#### What needs to be done
Each record below should be reproduced as it is written, with pictures left out entirely.

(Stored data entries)
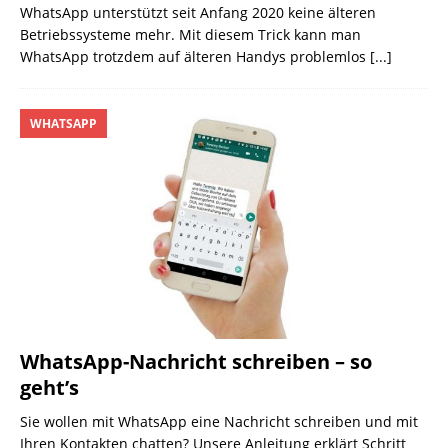
WhatsApp unterstützt seit Anfang 2020 keine älteren
Betriebs­systeme mehr. Mit diesem Trick kann man
WhatsApp trotzdem auf älteren Handys problemlos
[...]
WHATSAPP
WhatsApp-Nachricht schreiben – so
geht’s
Sie wollen mit WhatsApp eine Nachricht schreiben und mit
Ihren Kontakten chatten? Unsere Anleitung erklärt Schritt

#### Result of the exercise
WhatsApp unterstützt seit Anfang 2020 keine älteren
Betriebs­systeme mehr. Mit diesem Trick kann man
WhatsApp trotzdem auf älteren Handys problemlos
[...]
WHATSAPP
WhatsApp-Nachricht schreiben – so
geht’s
Sie wollen mit WhatsApp eine Nachricht schreiben und mit
Ihren Kontakten chatten? Unsere Anleitung erklärt Schritt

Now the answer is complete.